══ Data records ══

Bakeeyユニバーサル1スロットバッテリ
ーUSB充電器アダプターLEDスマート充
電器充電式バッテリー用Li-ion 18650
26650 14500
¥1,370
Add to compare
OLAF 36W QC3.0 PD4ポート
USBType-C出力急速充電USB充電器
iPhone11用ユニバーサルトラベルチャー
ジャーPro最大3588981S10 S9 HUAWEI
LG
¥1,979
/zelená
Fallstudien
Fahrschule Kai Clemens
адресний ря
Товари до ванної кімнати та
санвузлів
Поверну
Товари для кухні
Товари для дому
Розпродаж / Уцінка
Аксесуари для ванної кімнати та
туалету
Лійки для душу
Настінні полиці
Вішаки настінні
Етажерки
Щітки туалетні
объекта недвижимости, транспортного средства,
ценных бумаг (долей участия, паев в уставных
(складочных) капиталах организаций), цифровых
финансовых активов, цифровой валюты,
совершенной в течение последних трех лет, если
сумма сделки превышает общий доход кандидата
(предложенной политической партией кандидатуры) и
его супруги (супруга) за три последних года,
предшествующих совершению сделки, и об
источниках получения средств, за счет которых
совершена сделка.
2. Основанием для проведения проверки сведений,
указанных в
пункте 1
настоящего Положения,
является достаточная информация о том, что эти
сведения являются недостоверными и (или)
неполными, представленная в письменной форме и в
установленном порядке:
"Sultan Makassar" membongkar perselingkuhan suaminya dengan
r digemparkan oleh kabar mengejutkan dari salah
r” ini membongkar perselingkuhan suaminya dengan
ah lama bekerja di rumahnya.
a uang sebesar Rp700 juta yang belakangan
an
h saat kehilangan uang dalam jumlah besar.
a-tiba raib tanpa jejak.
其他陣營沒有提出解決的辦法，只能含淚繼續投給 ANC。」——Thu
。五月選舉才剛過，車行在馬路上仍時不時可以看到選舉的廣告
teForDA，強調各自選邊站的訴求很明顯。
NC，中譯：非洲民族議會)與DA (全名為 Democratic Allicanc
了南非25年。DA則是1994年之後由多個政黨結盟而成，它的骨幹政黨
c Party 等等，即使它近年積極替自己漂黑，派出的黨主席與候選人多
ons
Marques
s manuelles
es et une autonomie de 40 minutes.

═══

Directions: The answer should consist of every line from the listing above that includes the word "Товари".

Result of the exercise:
Товари до ванної кімнати та
Товари для кухні
Товари для дому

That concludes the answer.